Join the Navy!
Anchors Aweigh is the first film of the Frank Sinatra-Gene Kelly trilogy, tapping into the odd fascination the classic Hollywood musical had with sailors. It wouldn’t be the last time Kelly or Sinatra would play a sailor and what an underrated comedic duo they are. Gene Kelly is so loveably egocentric, constantly lying about his exploits with dames and rubbing the fact that he got ship leave in his comrades’ faces, so much so that he sings a musical number about it – the interactions he shares with Sinatra are priceless. If the accounts are to be believed, reportedly Kelly was known in real life for being a control freak and getting his own way, so I wonder how much of his personality is reflective in this performance. Frank Sinatra is largely the opposite of Kelly, girl shy and completely gawky, a stark contrast to what he later became; he sure toughened up over time.
Anchors Aweigh came around the beginning of a new era of film musicals, at a time when the genre became almost exclusively one filmed in colour and as the distinctive style of the MGM musical took off, separating them from the likes of the Astaire & Rodgers musicals of the past. Unlike Fred Astaire, Gene Kelly was “off the people”, usually playing commoners on screen. Fred Astaire did play a sailor in Follow the Fleet but no doubt Gene Kelly suits the role better. Perhaps the film’s greatest highlight is Gene Kelly dancing with Jerry of Tom & Jerry fame. It might not be as technically advanced or as smoothly animated as later live-action/animation hybrids but it’s one of the most awe-inspiring (the animators even make note to include Jerry’s reflection on the floor). The studio originally wanted Disney to allow them use of Mickey Mouse for the number, which seems very hard to believe. The film’s inclusion of some very Disney-looking animated creatures, including two which look suspiciously like Bambi and Thumper, suggests the studio was serious about including Mickey.
The other unique aspect of Anchors Aweigh is the documentary-like look at MGM studios circa 1945 during one portion of the film. A peek inside the dream factory itself, with people in costume, props everywhere and what look like studio workers in suits going about their business. It’s unabashed self-promotion but hey, it’s one entertaining commercial. This use of on-location filming including the scenes as the Hollywood Bowl show shades of what was come several years later in On the Town.
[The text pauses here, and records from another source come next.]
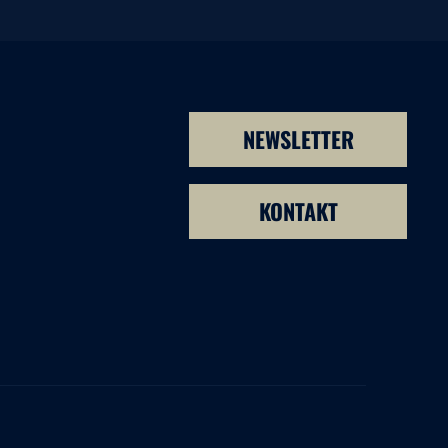
NEWSLETTER
KONTAKT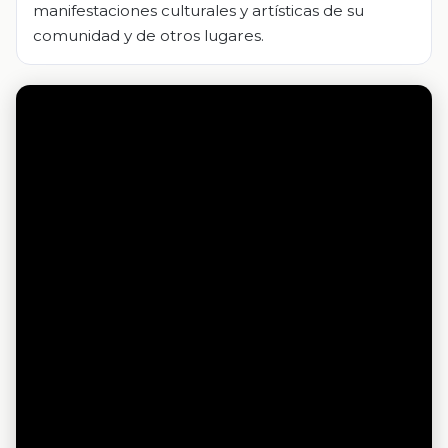
manifestaciones culturales y artísticas de su
comunidad y de otros lugares.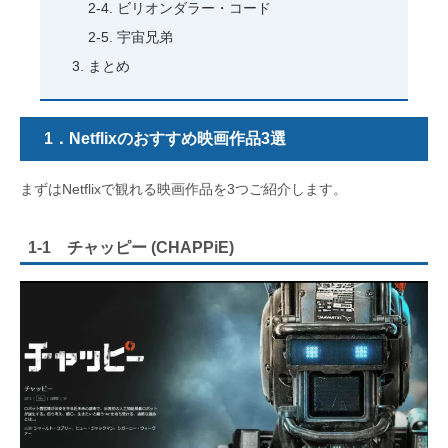
ビリオンダラー・コード
宇宙兄弟
まとめ
1．
Netflix
のおすすめ映画作品3選
まずはNetflixで観れる映画作品を3つご紹介します。
1-1 チャッピー (CHAPPiE)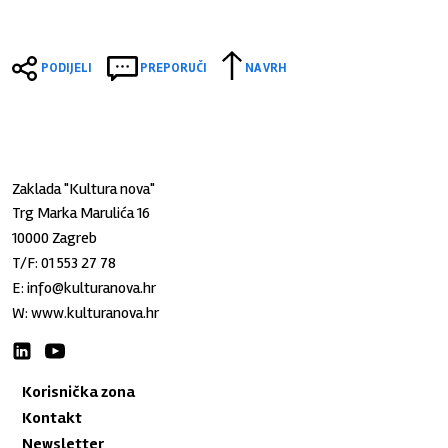
PODIJELI
PREPORUČI
NA VRH
Zaklada "Kultura nova"
Trg Marka Marulića 16
10000 Zagreb
T/F:
01 553 27 78
E:
info@kulturanova.hr
W:
www.kulturanova.hr
Korisnička zona
Kontakt
Newsletter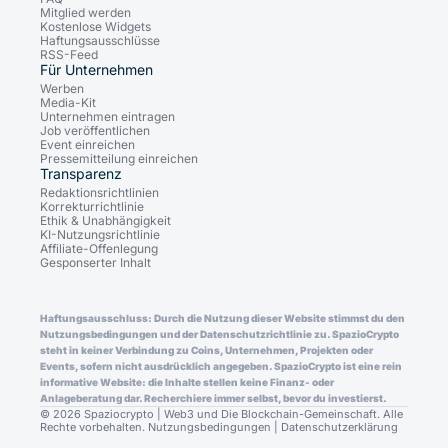
Mitglied werden
Kostenlose Widgets
Haftungsausschlüsse
RSS-Feed
Für Unternehmen
Werben
Media-Kit
Unternehmen eintragen
Job veröffentlichen
Event einreichen
Pressemitteilung einreichen
Transparenz
Redaktionsrichtlinien
Korrekturrichtlinie
Ethik & Unabhängigkeit
KI-Nutzungsrichtlinie
Affiliate-Offenlegung
Gesponserter Inhalt
Haftungsausschluss: Durch die Nutzung dieser Website stimmst du den
Nutzungsbedingungen und der Datenschutzrichtlinie zu. SpazioCrypto
steht in keiner Verbindung zu Coins, Unternehmen, Projekten oder
Events, sofern nicht ausdrücklich angegeben. SpazioCrypto ist eine rein
informative Website: die Inhalte stellen keine Finanz- oder
Anlageberatung dar. Recherchiere immer selbst, bevor du investierst.
© 2026 Spaziocrypto | Web3 und Die Blockchain-Gemeinschaft. Alle
Rechte vorbehalten.
Nutzungsbedingungen
|
Datenschutzerklärung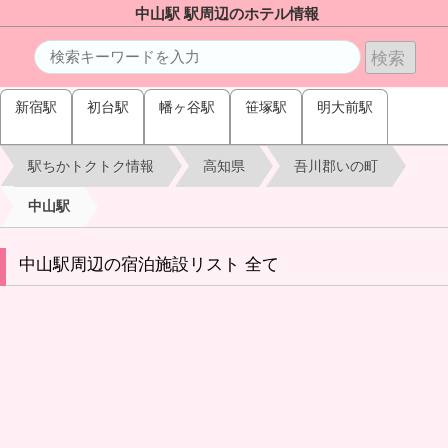
中山駅 駅周辺のホテル情報
新宿駅
初台駅
幡ヶ谷駅
笹塚駅
明大前駅
駅ちかトクトク情報
高知県
吾川郡いの町
中山駅
中山駅周辺の宿泊施設リスト 全て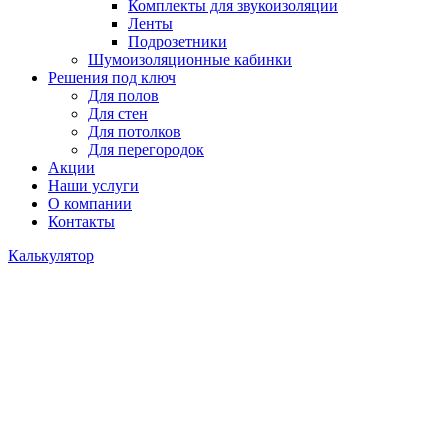
Комплекты для звукоизоляции
Ленты
Подрозетники
Шумоизоляционные кабинки
Решения под ключ
Для полов
Для стен
Для потолков
Для перегородок
Акции
Наши услуги
О компании
Контакты
Калькулятор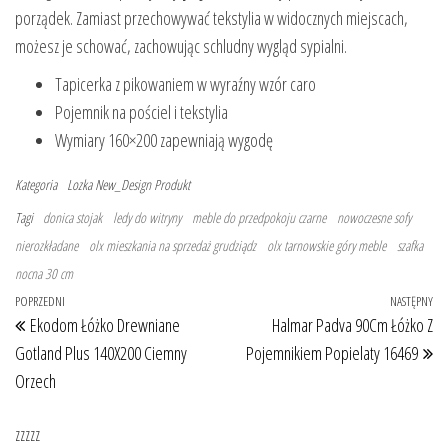
porządek. Zamiast przechowywać tekstylia w widocznych miejscach,
możesz je schować, zachowując schludny wygląd sypialni.
Tapicerka z pikowaniem w wyraźny wzór caro
Pojemnik na pościel i tekstylia
Wymiary 160×200 zapewniają wygodę
Kategoria
Lozka
New_Design
Produkt
Tagi
donica stojak
ledy do witryny
meble do przedpokoju czarne
nowoczesne sofy
nierozkładane
olx mieszkania na sprzedaż grudziądz
olx tarnowskie góry meble
szafka
nocna 30 cm
Nawigacja wpisu
Poprzedni wpis
POPRZEDNI
NASTĘPNY
Na
Ekodom Łóżko Drewniane
Halmar Padva 90Cm Łóżko Z
Gotland Plus 140X200 Ciemny
Pojemnikiem Popielaty 16469
Orzech
zzzzz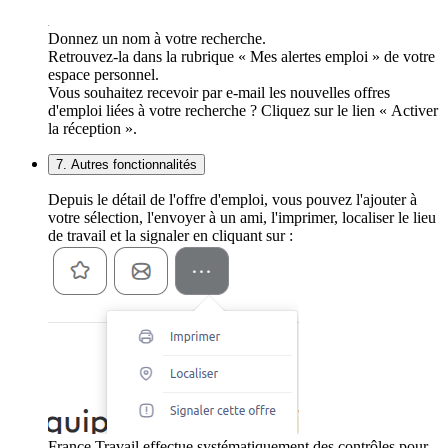
Donnez un nom à votre recherche.
Retrouvez-la dans la rubrique « Mes alertes emploi » de votre
espace personnel.
Vous souhaitez recevoir par e-mail les nouvelles offres
d'emploi liées à votre recherche ? Cliquez sur le lien « Activer
la réception ».
7. Autres fonctionnalités
Depuis le détail de l'offre d'emploi, vous pouvez l'ajouter à
votre sélection, l'envoyer à un ami, l'imprimer, localiser le lieu
de travail et la signaler en cliquant sur :
France Travail effectue systématiquement des contrôles pour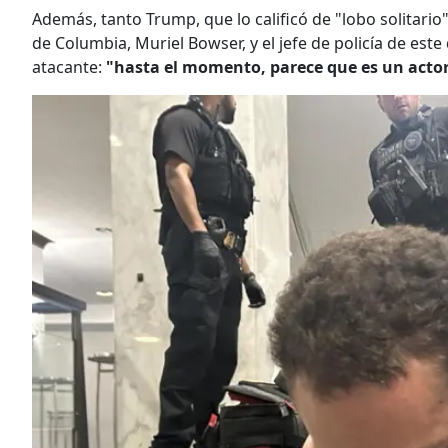
Además, tanto Trump, que lo calificó de "lobo solitario
de Columbia, Muriel Bowser, y el jefe de policía de este d
atacante:
"hasta el momento, parece que es un actor 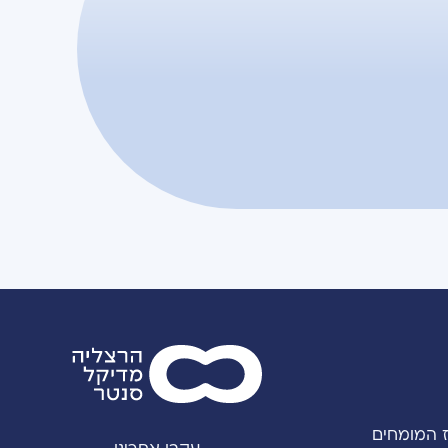
 המומחים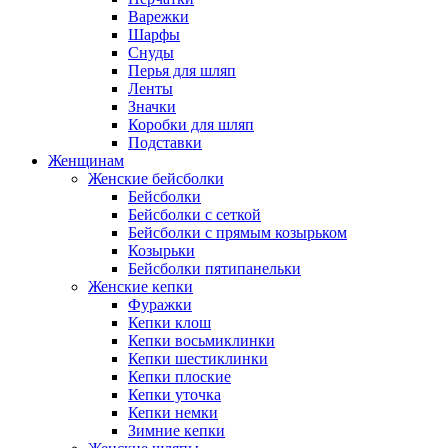
Варежки
Шарфы
Снуды
Перья для шляп
Ленты
Значки
Коробки для шляп
Подставки
Женщинам
Женские бейсболки
Бейсболки
Бейсболки с сеткой
Бейсболки с прямым козырьком
Козырьки
Бейсболки пятипанельки
Женские кепки
Фуражки
Кепки клош
Кепки восьмиклинки
Кепки шестиклинки
Кепки плоские
Кепки уточка
Кепки немки
Зимние кепки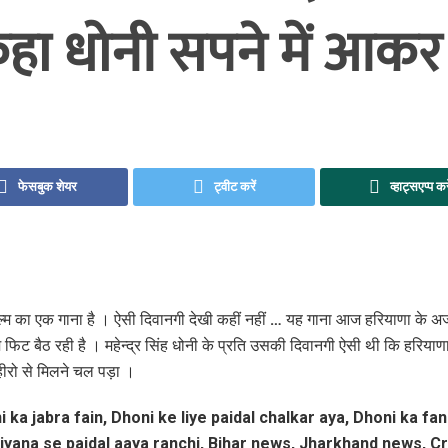
 कहा धोनी सपने में आकर मु
फेसबुक शेयर
ट्वीट करें
व्हाट्सएप्प कर
फिल्म का एक गाना है । ऐसी दिवानगी देखी कहीं नहीं … यह गाना आज हरियाणा के 
फिट बैठ रही है । महेन्‍द्र सिंह धोनी के प्रति उसकी दिवानगी ऐसी थी कि हरियाणा
हीरो से मिलने चल पड़ा ।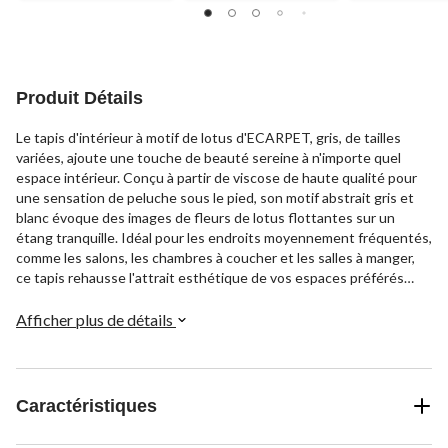
sur
sur
sur
5.
5.
5.
Produit Détails
Le tapis d'intérieur à motif de lotus d'ECARPET, gris, de tailles
variées, ajoute une touche de beauté sereine à n'importe quel
espace intérieur. Conçu à partir de viscose de haute qualité pour
une sensation de peluche sous le pied, son motif abstrait gris et
blanc évoque des images de fleurs de lotus flottantes sur un
étang tranquille. Idéal pour les endroits moyennement fréquentés,
comme les salons, les chambres à coucher et les salles à manger,
ce tapis rehausse l'attrait esthétique de vos espaces préférés
tout en étant debout pour une utilisation quotidienne. Son design
contemporain polyvalent lui permet de se fondre
Afficher plus de détails
harmonieusement dans une variété de styles, du moderne au
bohémien. Que vous soyez à la recherche d'un accessoire
décoratif attrayant ou d'un style simple, ce tapis Gallery d'ECarpet
offre une apparence luxueuse à tous les budgets. Placez-le
Caractéristiques
simplement au centre d'une pièce pour un point central instantané
qui encourage le repos et la détente.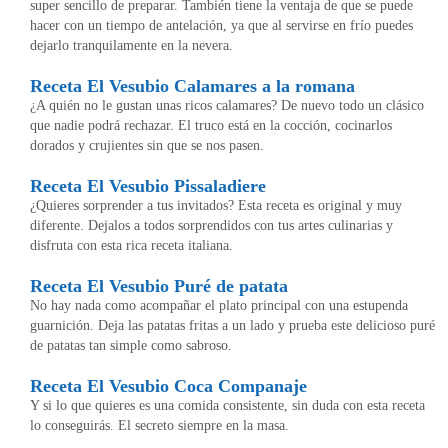
super sencillo de preparar. También tiene la ventaja de que se puede
hacer con un tiempo de antelación, ya que al servirse en frío puedes
dejarlo tranquilamente en la nevera.
Receta El Vesubio Calamares a la romana
¿A quién no le gustan unas ricos calamares? De nuevo todo un clásico
que nadie podrá rechazar. El truco está en la cocción, cocinarlos
dorados y crujientes sin que se nos pasen.
Receta El Vesubio Pissaladiere
¿Quieres sorprender a tus invitados? Esta receta es original y muy
diferente. Dejalos a todos sorprendidos con tus artes culinarias y
disfruta con esta rica receta italiana.
Receta El Vesubio Puré de patata
No hay nada como acompañar el plato principal con una estupenda
guarnición. Deja las patatas fritas a un lado y prueba este delicioso puré
de patatas tan simple como sabroso.
Receta El Vesubio Coca Companaje
Y si lo que quieres es una comida consistente, sin duda con esta receta
lo conseguirás. El secreto siempre en la masa.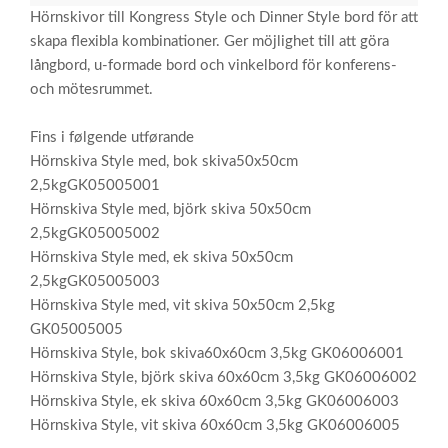
Hörnskivor till Kongress Style och Dinner Style bord för att
skapa flexibla kombinationer. Ger möjlighet till att göra
långbord, u-formade bord och vinkelbord för konferens-
och mötesrummet.
Fins i følgende utførande
Hörnskiva Style med, bok skiva50x50cm
2,5kgGK05005001
Hörnskiva Style med, björk skiva 50x50cm
2,5kgGK05005002
Hörnskiva Style med, ek skiva 50x50cm
2,5kgGK05005003
Hörnskiva Style med, vit skiva 50x50cm 2,5kg
GK05005005
Hörnskiva Style, bok skiva60x60cm 3,5kg GK06006001
Hörnskiva Style, björk skiva 60x60cm 3,5kg GK06006002
Hörnskiva Style, ek skiva 60x60cm 3,5kg GK06006003
Hörnskiva Style, vit skiva 60x60cm 3,5kg GK06006005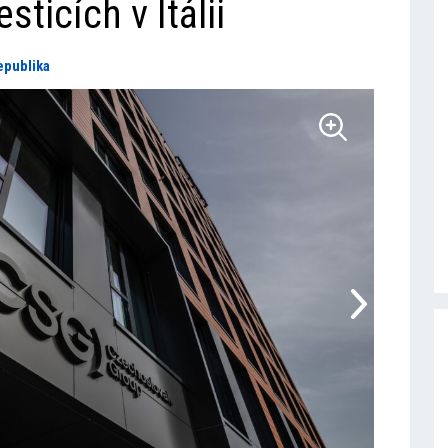
sticích v Itálii
epublika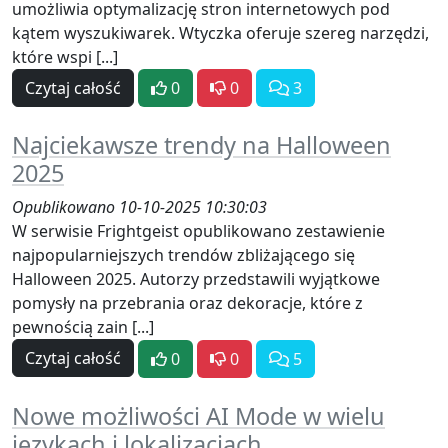
umożliwia optymalizację stron internetowych pod
kątem wyszukiwarek. Wtyczka oferuje szereg narzędzi,
które wspi [...]
Czytaj całość
0
0
3
Najciekawsze trendy na Halloween
2025
Opublikowano 10-10-2025 10:30:03
W serwisie Frightgeist opublikowano zestawienie
najpopularniejszych trendów zbliżającego się
Halloween 2025. Autorzy przedstawili wyjątkowe
pomysły na przebrania oraz dekoracje, które z
pewnością zain [...]
Czytaj całość
0
0
5
Nowe możliwości AI Mode w wielu
językach i lokalizacjach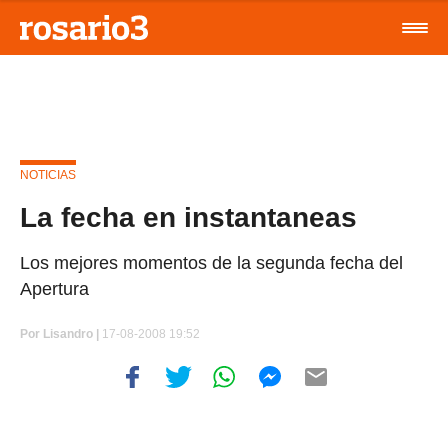
NOTICIAS
La fecha en instantaneas
Los mejores momentos de la segunda fecha del
Apertura
Por
Lisandro |
17-08-2008 19:52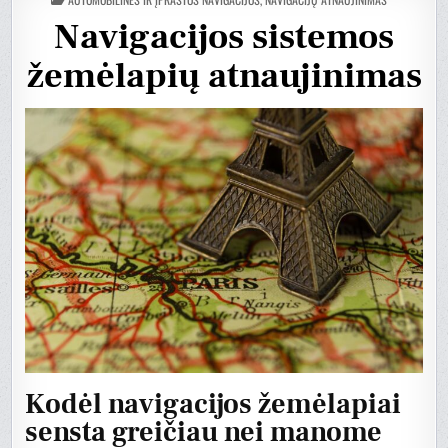
DANS
Navigacijos sistemos
žemėlapių atnaujinimas
Kodėl navigacijos žemėlapiai
sensta greičiau nei manome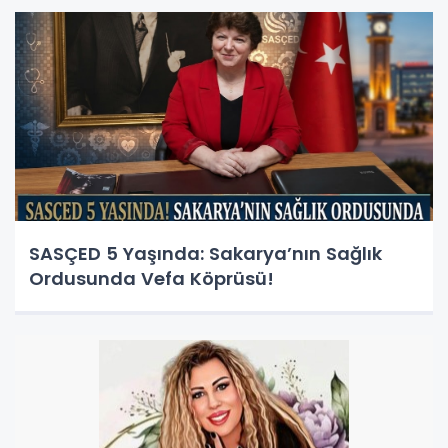
SASÇED 5 Yaşında: Sakarya’nın Sağlık
Ordusunda Vefa Köprüsü!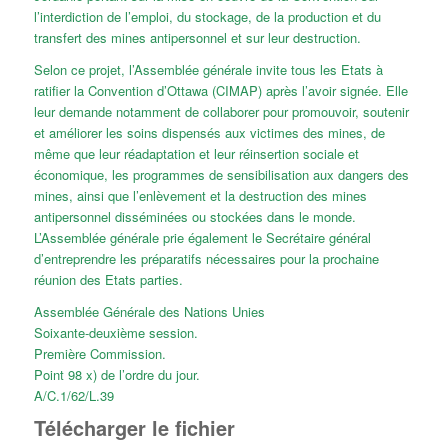
l’interdiction de l’emploi, du stockage, de la production et du
transfert des mines antipersonnel et sur leur destruction.
Selon ce projet, l’Assemblée générale invite tous les Etats à
ratifier la Convention d’Ottawa (CIMAP) après l’avoir signée. Elle
leur demande notamment de collaborer pour promouvoir, soutenir
et améliorer les soins dispensés aux victimes des mines, de
même que leur réadaptation et leur réinsertion sociale et
économique, les programmes de sensibilisation aux dangers des
mines, ainsi que l’enlèvement et la destruction des mines
antipersonnel disséminées ou stockées dans le monde.
L’Assemblée générale prie également le Secrétaire général
d’entreprendre les préparatifs nécessaires pour la prochaine
réunion des Etats parties.
Assemblée Générale des Nations Unies
Soixante-deuxième session.
Première Commission.
Point 98 x) de l’ordre du jour.
A/C.1/62/L.39
Télécharger le fichier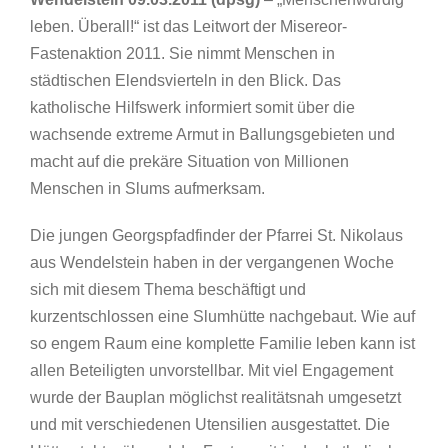
leben. Überall!“ ist das Leitwort der Misereor-
Fastenaktion 2011.
Sie nimmt Menschen in
städtischen Elendsvierteln in den Blick. Das
katholische Hilfswerk informiert somit über die
wachsende extreme Armut in Ballungsgebieten und
macht auf die prekäre Situation von Millionen
Menschen in Slums aufmerksam.
Die jungen Georgspfadfinder der Pfarrei St. Nikolaus
aus Wendelstein haben in der vergangenen Woche
sich mit diesem Thema beschäftigt und
kurzentschlossen eine Slumhütte nachgebaut. Wie auf
so engem Raum eine komplette Familie leben kann ist
allen Beteiligten unvorstellbar. Mit viel Engagement
wurde der Bauplan möglichst realitätsnah umgesetzt
und mit verschiedenen Utensilien ausgestattet. Die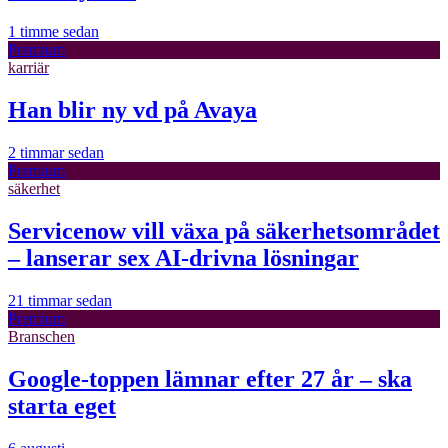
1 timme sedan
Premium
karriär
Han blir ny vd på Avaya
2 timmar sedan
Premium
säkerhet
Servicenow vill växa på säkerhetsområdet
– lanserar sex AI-drivna lösningar
21 timmar sedan
Premium
Branschen
Google-toppen lämnar efter 27 år – ska
starta eget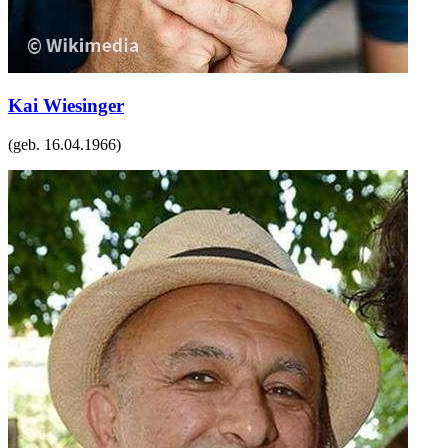
Kai Wiesinger
(geb.
16.04.1966
)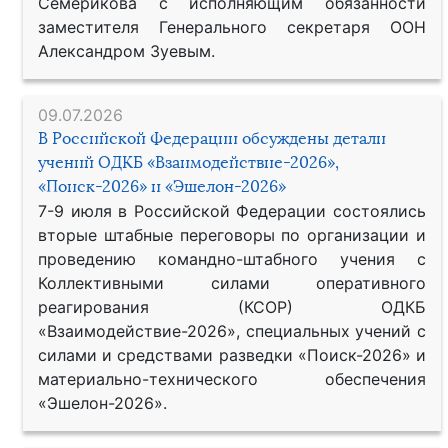
Семерикова с исполняющим обязанности
заместителя Генерального секретаря ООН
Александром Зуевым.
09.07.2026
В Российской Федерации обсуждены детали
учений ОДКБ «Взаимодействие-2026»,
«Поиск-2026» и «Эшелон-2026»
7-9 июля в Российской Федерации состоялись
вторые штабные переговоры по организации и
проведению командно-штабного учения с
Коллективными силами оперативного
реагирования (КСОР) ОДКБ
«Взаимодействие-2026», специальных учений с
силами и средствами разведки «Поиск-2026» и
материально-технического обеспечения
«Эшелон-2026».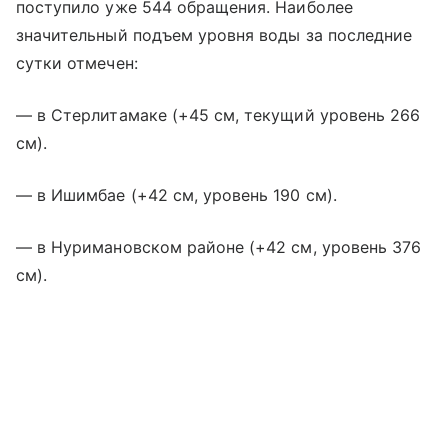
поступило уже 544 обращения. Наиболее
значительный подъем уровня воды за последние
сутки отмечен:
— в Стерлитамаке (+45 см, текущий уровень 266
см).
— в Ишимбае (+42 см, уровень 190 см).
— в Нуримановском районе (+42 см, уровень 376
см).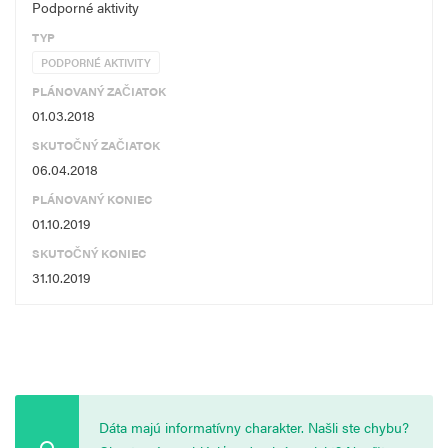
Podporné aktivity
TYP
PODPORNÉ AKTIVITY
PLÁNOVANÝ ZAČIATOK
01.03.2018
SKUTOČNÝ ZAČIATOK
06.04.2018
PLÁNOVANÝ KONIEC
01.10.2019
SKUTOČNÝ KONIEC
31.10.2019
Dáta majú informatívny charakter. Našli ste chybu?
I do wish they though could have shown some more of 1945 Hollywood but the sets present in Anchors Aweigh are something to marvel at. Even with the odd background which is clearly two painted backdrops placed side by side with a dividing line clearly visible, the sets create a cartoon-like Technicolor world that you wish real life could look like; just look at that set of the Spanish part of town; such artificial beauty.
The only downside to Anchors Aweigh which prevents it from being a greater film is the runtime and much of this is largely due to the amount of which is spent in the house of Kathryn Grayson’s character; I really started to get sick of the sight of it, especially since the movie takes place in Hollywood and there are places so much more interesting they could be. The characters keep returning to the house several times throughout the movie, which wouldn’t be such a problem if it wasn’t for the large chunk of time that was spent there when they first arrived at it – by far the most frustrating aspect of the film. Thankfully the good outweighs the bad and the good isn’t just good, it’s amazingly good. There’s really no dud musical number present, they’re all so very, very beautiful.